Тут сотрудник полиции штата, как будто специально дожидался этого вопроса, пересек Притчетт-стрит с бумажным пакетом в руках и вручил его Энджи:

– Ваши вещи, мадам. Прислали вместе с расплющенными пулями.

Энджи наклонила голову, скрывая лицо от камер, поблагодарила его, достала из пакета высокие ботинки «Доктор Мартенс» и обулась.

– С водолазкой будет сложнее, – сказал Бруссард, едва улыбнувшись.

– Да что вы? – Энджи сняла капюшон и повернулась спиной к журналистам. Одни из них хотел перепрыгнуть через ограждение, но сотрудник полиции штата выставил дубинку и слегка ею его оттолкнул.

Энджи сбросила с плеч одеяло и плащ, и несколько камер сразу повернулись в нашу сторону снимать черные бретельки бюстгальтера на фоне голой кожи.

Она посмотрела на меня:

– Может, исполнить медленный стриптиз, бедрами немного покрутить?

– Твой номер, – сказал я. – Кажется, ты уже завладела всеобщим вниманием.

– Моим – точно, – сказал Бруссард. Он, не скрываясь, рассматривал грудь Энджи, охваченную черным кружевом.

– О, какая радость! – Она состроила гримасу и натянула водолазку.

Кто-то на шоссе зааплодировал, кто-то засвистел. Освобождая из-под ворота густые пряди волос, Энджи стояла к зрителям спиной.

– Думаешь, это я себя показываю? – сказала она с досадой, обращаясь ко мне и слегка покачав головой. – Это они себя показывают, старина. Только они.

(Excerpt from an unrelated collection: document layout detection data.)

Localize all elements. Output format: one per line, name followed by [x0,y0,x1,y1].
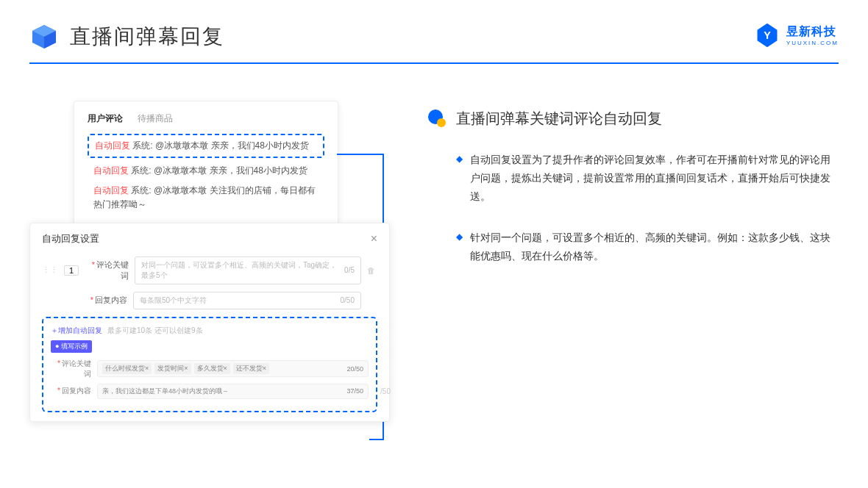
keyword-label: 评论关键词 [85,259,129,281]
brand-logo: Y 昱新科技 YUUXIN.COM [754,22,839,49]
tag-item[interactable]: 发货时间× [154,363,191,374]
connector-line [369,439,384,440]
tab-pending-products[interactable]: 待播商品 [138,112,173,125]
screenshot-panel: 用户评论 待播商品 自动回复 系统: @冰墩墩本墩 亲亲，我们48小时内发货 自… [29,101,397,429]
example-badge: ● 填写示例 [51,340,92,353]
char-count: /50 [380,387,391,395]
content-input[interactable]: 每条限50个中文字符 0/50 [133,292,361,309]
example-content-label: 回复内容 [51,386,91,396]
trash-icon[interactable]: 🗑 [367,266,377,275]
description-panel: 直播间弹幕关键词评论自动回复 ◆ 自动回复设置为了提升作者的评论回复效率，作者可… [427,101,839,429]
example-keyword-input[interactable]: 什么时候发货× 发货时间× 多久发货× 还不发货× 20/50 [97,360,369,377]
svg-point-5 [437,118,446,127]
auto-reply-badge: 自动回复 [93,185,129,195]
add-hint: 最多可建10条 还可以创建9条 [107,326,202,334]
feature-heading: 直播间弹幕关键词评论自动回复 [456,109,662,129]
svg-text:Y: Y [764,29,771,41]
diamond-icon: ◆ [456,232,463,265]
comment-row: 自动回复 系统: @冰墩墩本墩 关注我们的店铺，每日都有热门推荐呦～ [88,184,324,212]
tab-user-comments[interactable]: 用户评论 [88,112,123,125]
content-label: 回复内容 [83,295,127,306]
example-section: ＋增加自动回复 最多可建10条 还可以创建9条 ● 填写示例 评论关键词 什么时… [42,317,377,412]
comment-card: 用户评论 待播商品 自动回复 系统: @冰墩墩本墩 亲亲，我们48小时内发货 自… [74,101,338,230]
logo-subtitle: YUUXIN.COM [786,40,839,46]
bullet-point: ◆ 自动回复设置为了提升作者的评论回复效率，作者可在开播前针对常见的评论用户问题… [427,151,839,207]
drag-handle-icon[interactable]: ⋮⋮ [42,265,58,275]
bullet-text: 自动回复设置为了提升作者的评论回复效率，作者可在开播前针对常见的评论用户问题，提… [470,151,839,207]
auto-reply-badge: 自动回复 [95,140,130,151]
example-keyword-label: 评论关键词 [51,359,91,379]
cube-icon [29,22,59,51]
row-number: 1 [64,265,79,276]
tag-item[interactable]: 什么时候发货× [102,363,152,374]
bullet-point: ◆ 针对同一个问题，可设置多个相近的、高频的关键词。例如：这款多少钱、这块能优惠… [427,229,839,265]
close-icon[interactable]: × [371,232,377,245]
chat-bubble-icon [427,108,447,129]
comment-text: 系统: @冰墩墩本墩 亲亲，我们48小时内发货 [131,165,307,176]
comment-text: 系统: @冰墩墩本墩 亲亲，我们48小时内发货 [132,140,309,151]
settings-title: 自动回复设置 [42,232,99,245]
comment-row: 自动回复 系统: @冰墩墩本墩 亲亲，我们48小时内发货 [88,164,324,178]
connector-line [337,154,383,155]
auto-reply-badge: 自动回复 [93,165,129,176]
auto-reply-settings-card: 自动回复设置 × ⋮⋮ 1 评论关键词 对同一个问题，可设置多个相近、高频的关键… [29,223,390,422]
tag-item[interactable]: 还不发货× [233,363,269,374]
bullet-text: 针对同一个问题，可设置多个相近的、高频的关键词。例如：这款多少钱、这块能优惠吗、… [470,229,839,265]
highlighted-comment: 自动回复 系统: @冰墩墩本墩 亲亲，我们48小时内发货 [88,134,324,158]
page-title: 直播间弹幕回复 [70,23,224,51]
example-content-input[interactable]: 亲，我们这边都是下单48小时内发货的哦～ 37/50 [97,384,369,399]
tag-item[interactable]: 多久发货× [194,363,230,374]
add-auto-reply-link[interactable]: ＋增加自动回复 [51,326,102,336]
logo-name: 昱新科技 [786,24,839,40]
keyword-input[interactable]: 对同一个问题，可设置多个相近、高频的关键词，Tag确定，最多5个 0/5 [135,256,361,284]
logo-icon: Y [754,22,780,49]
diamond-icon: ◆ [456,154,463,207]
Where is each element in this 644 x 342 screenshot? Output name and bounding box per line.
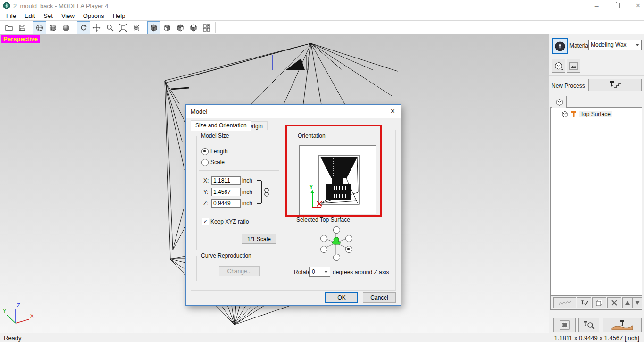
keep-xyz-ratio-label: Keep XYZ ratio <box>210 218 249 225</box>
dome-icon <box>569 61 578 71</box>
top-surface-radio-bottom[interactable] <box>333 254 340 261</box>
top-surface-radio-left-upper[interactable] <box>320 235 327 242</box>
viewport-3d[interactable]: Perspective Z Y X Model × Size and Orien… <box>0 34 549 333</box>
sphere-icon <box>62 24 70 32</box>
preview-cutting-button[interactable] <box>578 318 599 332</box>
delete-process-button[interactable] <box>607 297 621 308</box>
change-button[interactable]: Change... <box>219 266 260 276</box>
pan-button[interactable] <box>90 21 103 34</box>
cube-view3-icon <box>176 24 184 32</box>
y-unit-label: inch <box>242 189 252 195</box>
dialog-close-icon[interactable]: × <box>391 107 395 116</box>
material-dropdown[interactable]: Modeling Wax <box>588 40 642 50</box>
toolpath-button[interactable] <box>553 297 576 308</box>
view-iso1-button[interactable] <box>147 21 160 34</box>
move-up-button[interactable] <box>622 297 632 308</box>
rotate-value: 0 <box>312 268 315 275</box>
open-file-button[interactable] <box>2 21 16 34</box>
length-radio[interactable] <box>201 148 209 155</box>
tree-item-label: Top Surface <box>579 111 612 117</box>
app-window: 2_mould_back - MODELA Player 4 – × File … <box>0 0 644 342</box>
material-label: Material <box>569 42 590 49</box>
divider <box>549 75 644 76</box>
cube-view1-icon <box>150 24 158 32</box>
view-iso3-button[interactable] <box>174 21 187 34</box>
top-surface-radio-top[interactable] <box>333 226 340 234</box>
model-display-button[interactable] <box>552 59 565 73</box>
close-button[interactable]: × <box>636 0 640 11</box>
cube-icon <box>561 110 569 118</box>
menu-edit[interactable]: Edit <box>20 12 39 19</box>
zoom-button[interactable] <box>103 21 117 34</box>
material-value: Modeling Wax <box>591 42 627 48</box>
wireframe-view-button[interactable] <box>33 21 46 34</box>
view-mode-badge: Perspective <box>1 35 40 43</box>
minimize-button[interactable]: – <box>595 0 599 11</box>
toolbar <box>0 20 644 35</box>
dialog-title-bar[interactable]: Model × <box>186 105 401 118</box>
rotate-view-button[interactable] <box>77 21 90 34</box>
model-dialog: Model × Size and Orientation Origin Mode… <box>185 104 401 306</box>
z-size-field[interactable] <box>211 199 241 208</box>
window-title: 2_mould_back - MODELA Player 4 <box>13 2 109 9</box>
menu-view[interactable]: View <box>57 12 79 19</box>
model-dimensions: 1.1811 x 0.9449 x 1.4567 [inch] <box>554 334 639 342</box>
quad-view-button[interactable] <box>200 21 213 34</box>
cube-icon <box>554 61 563 71</box>
x-label: X: <box>203 177 209 184</box>
save-button[interactable] <box>16 21 29 34</box>
y-size-field[interactable] <box>211 188 241 196</box>
menu-file[interactable]: File <box>2 12 20 19</box>
start-cutting-button[interactable] <box>603 318 642 332</box>
up-arrow-icon <box>625 300 630 305</box>
hidden-line-view-button[interactable] <box>46 21 59 34</box>
top-surface-radio-right-lower[interactable] <box>345 246 352 253</box>
menu-help[interactable]: Help <box>109 12 130 19</box>
globe-wireframe-icon <box>35 24 44 32</box>
y-label: Y: <box>203 189 209 195</box>
material-button[interactable] <box>552 38 568 54</box>
title-bar: 2_mould_back - MODELA Player 4 – × <box>0 0 644 11</box>
compass-icon <box>554 41 566 52</box>
menu-set[interactable]: Set <box>39 12 57 19</box>
scale-1-1-button[interactable]: 1/1 Scale <box>242 234 276 244</box>
scale-radio[interactable] <box>201 159 209 166</box>
view-iso2-button[interactable] <box>160 21 174 34</box>
tool-settings-button[interactable] <box>577 297 591 308</box>
keep-xyz-ratio-checkbox[interactable]: ✓ <box>202 218 209 225</box>
axis-x-label: X <box>30 313 34 319</box>
view-iso4-button[interactable] <box>187 21 200 34</box>
zoom-to-object-button[interactable] <box>130 21 143 34</box>
selected-top-surface-label: Selected Top Surface <box>296 217 350 223</box>
tab-size-and-orientation[interactable]: Size and Orientation <box>191 120 251 131</box>
ok-button[interactable]: OK <box>325 292 358 303</box>
rotate-icon <box>79 24 88 32</box>
milling-steps-icon <box>608 81 622 89</box>
shaded-view-button[interactable] <box>59 21 73 34</box>
preview-shape-button[interactable] <box>567 59 580 73</box>
tool-magnifier-icon <box>583 320 595 330</box>
workpiece-frame-button[interactable] <box>553 318 576 332</box>
fit-to-screen-button[interactable] <box>117 21 130 34</box>
rotate-dropdown[interactable]: 0 <box>309 267 330 277</box>
move-down-button[interactable] <box>632 297 642 308</box>
chevron-down-icon <box>324 271 328 273</box>
cutting-material-icon <box>611 320 634 330</box>
copy-process-button[interactable] <box>592 297 606 308</box>
cancel-button[interactable]: Cancel <box>363 292 396 303</box>
axis-indicator: Z Y X <box>2 300 40 329</box>
highlight-annotation <box>285 125 382 217</box>
axis-z-label: Z <box>17 302 20 308</box>
restore-button[interactable] <box>615 3 620 8</box>
menu-options[interactable]: Options <box>79 12 109 19</box>
list-item[interactable]: Top Surface <box>552 110 612 118</box>
dialog-title: Model <box>191 108 207 115</box>
scale-label: Scale <box>210 159 225 166</box>
toolbar-separator <box>145 22 145 33</box>
top-surface-radio-right-upper[interactable] <box>345 235 352 242</box>
process-list[interactable]: Top Surface <box>551 108 642 296</box>
x-size-field[interactable] <box>211 176 241 185</box>
new-process-button[interactable] <box>588 79 642 91</box>
top-surface-radio-left-lower[interactable] <box>320 246 327 253</box>
process-list-tab[interactable] <box>552 96 567 108</box>
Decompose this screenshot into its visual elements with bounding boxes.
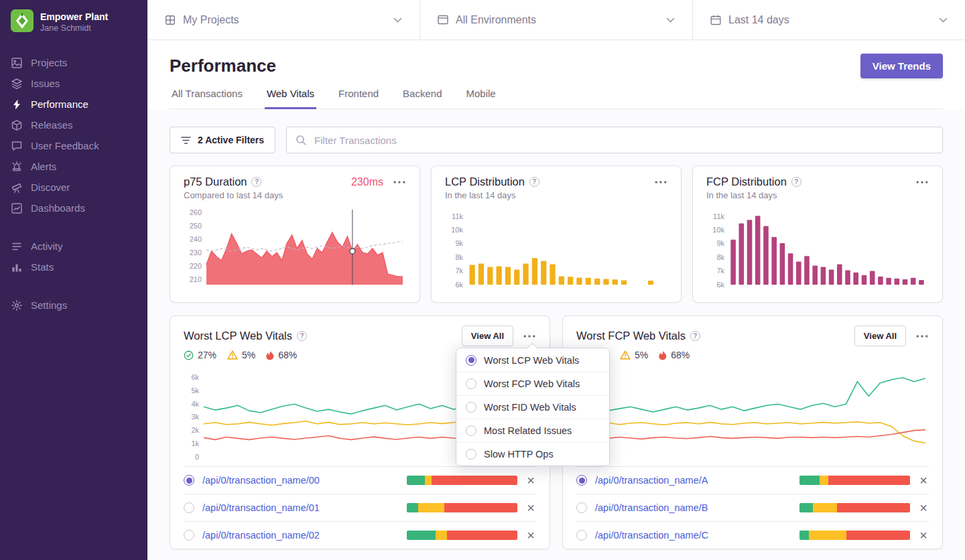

Вскоре после восхода солнца состояние Пула, которое прежде считалось критическим, стали оценивать как стабильное. Делать нам все равно было нечего, поэтому с Притчетт-стрит мы поехали вслед за «таурусом» Бруссарда в больницу Милтона.

Там пришлось поспорить с медсестрой, ведавшей посещениями, по поводу того, скольким из нас можно пройти к Пулу в отделение интенсивной терапии, раз мы не приходимся ему кровными родственниками. В это время мимо проходил какой-то доктор, он взглянул на Энджи и сказал:

– Вы знаете, что у вас покровы синие?

Немного еще поспорив, Энджи прошла с ним за занавеску проверить, нет ли у нее гипотермии, а медсестра неохотно пустила нас с Бруссардом к Пулу.

– Инфаркт миокарда, – сказал он, подкладывал себе под спину подушки, желая немного приподняться. – Жутковатое словечко, а?

– Это два слова, – сказал Бруссард, неловко потянулся и слегка сдавил Пулу руку.

– Не важно. Сердечный приступ, вот что это было. – Пул снова пошевелился, но, видимо почувствовав острую боль, с шипением втянул в себя воздух.

– Расслабься, – сказал Бруссард. – Ради бога, расслабься.

– Что там такое было? – спросил Пул.

– Двое среди деревьев у карьера и один внизу? – сказал он, когда мы рассказали ему то немногое, что знали сами.

– Похоже на то, – сказал Бруссард. – Или один стрелок с двумя винтовками среди деревьев и один на вдовьем мостике.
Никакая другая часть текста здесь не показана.